Norman Sykes

Personal information
- Date of birth: 16 October 1936
- Place of birth: Bristol, England
- Date of death: 9 December 2009 (aged 73)
- Position: Wing half

Youth career
- 0000–0000: Bristol Five Boys' Club
- 0000–1952: Bristol Boys
- 1952–1953: Bristol Rovers

Senior career*
- Years: Team / Apps / (Gls)
- 1953–1964: Bristol Rovers / 214 / (5)
- 1964: Toronto City
- 1964–1965: Plymouth Argyle / 3 / (0)
- 1965–1967: Stockport County / 52 / (7)
- 1967: Doncaster Rovers / 15 / (0)
- 1967–????: Altrincham
- Total:  / 284 / (12)

International career
- England Schoolboys
- England Youth

= Norman Sykes =

English footballer

Norman A.J. Sykes (16 October 1936 – 9 December 2009) was a professional footballer who played in The Football League for Bristol Rovers, Plymouth Argyle, Stockport County, and Doncaster Rovers between 1953 and 1967.

Sykes played youth football for various teams in his home town of Bristol before signing his first professional contract with Bristol Rovers on his seventeenth birthday, with whom he spent twelve years, including one year as a youth team player. In 1961 he had an unsuccessful trial with Chelsea and returned to Bristol Rovers until in 1964 he joined Plymouth Argyle for a transfer fee of £2,000, but during his time there he was dogged by injury and made just three League appearances for them. In the summer of 1964 he played in the Eastern Canada Professional Soccer League with Toronto City.

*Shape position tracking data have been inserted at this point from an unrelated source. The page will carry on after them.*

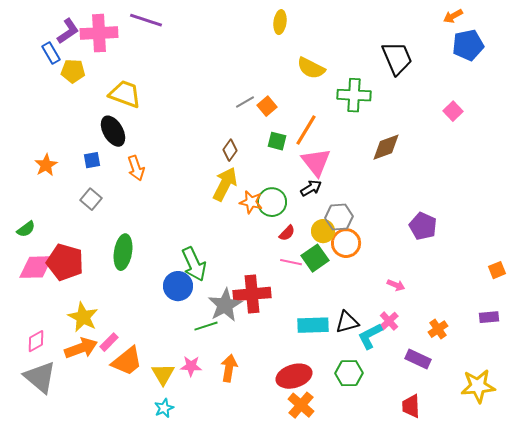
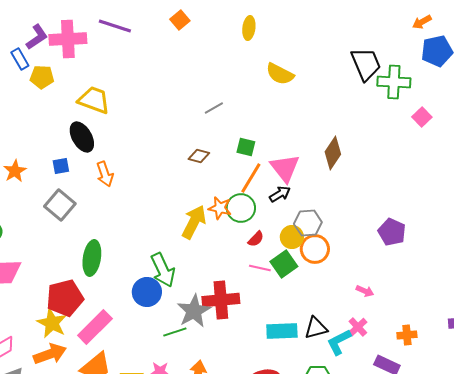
green cross: (354, 95) -> (394, 82), moved
orange square: (267, 106) -> (180, 20), moved
orange line: (306, 130) -> (251, 178), moved
brown diamond: (386, 147) -> (333, 153), moved, turned -36
brown diamond: (230, 150) -> (199, 156), turned 70
yellow arrow: (225, 184) -> (194, 222), moved
gray square: (91, 199) -> (60, 205), size x1.4
red pentagon: (65, 262) -> (65, 298), moved, turned -30
orange cross: (438, 329) -> (407, 335), turned 30
pink rectangle: (109, 342) -> (95, 327), moved, size x1.8

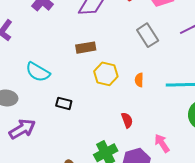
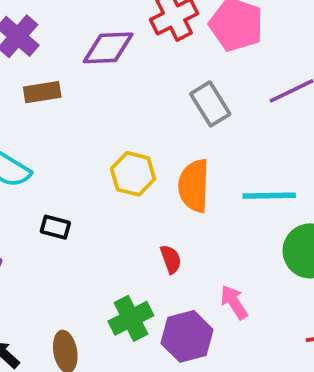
brown rectangle: (86, 48) -> (42, 92), moved
orange semicircle: (139, 80) -> (194, 186), size x2.0

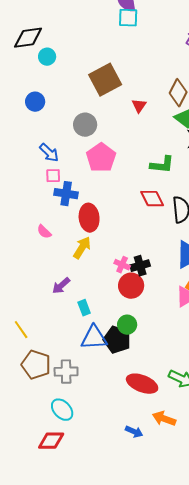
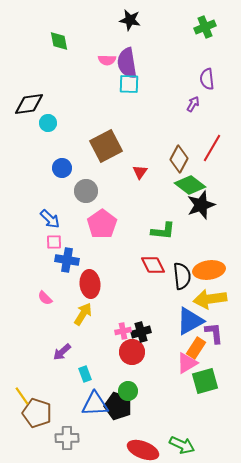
blue circle: (35, 102) -> (62, 168), moved
pink cross: (122, 265) -> (123, 331), turned -35
brown pentagon: (36, 365) -> (37, 413), moved

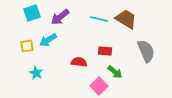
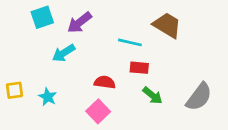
cyan line: (99, 19) -> (130, 42), moved
yellow square: (27, 46) -> (14, 90), moved
gray semicircle: (146, 51) -> (199, 97), moved, turned 60
pink square: (99, 86) -> (98, 111), moved

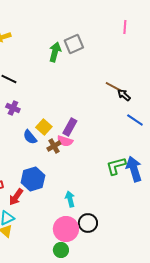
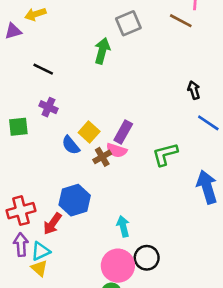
green arrow: (55, 52) -> (102, 51), moved
brown line: (114, 87) -> (181, 21), moved
black arrow: (124, 95) -> (194, 90), turned 32
green L-shape: (116, 166) -> (165, 154), moved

He played 52 League games for Stockport County in seventeen months between September 1965 and February 1967, before spending the remainder of the 1966–67 season with Doncaster Rovers. Following that he dropped down to non-League football, where he played for Altrincham.

After his footballing career Sykes opened a teetotal nightclub in Manchester in 1975, and later lived and worked in Manchester.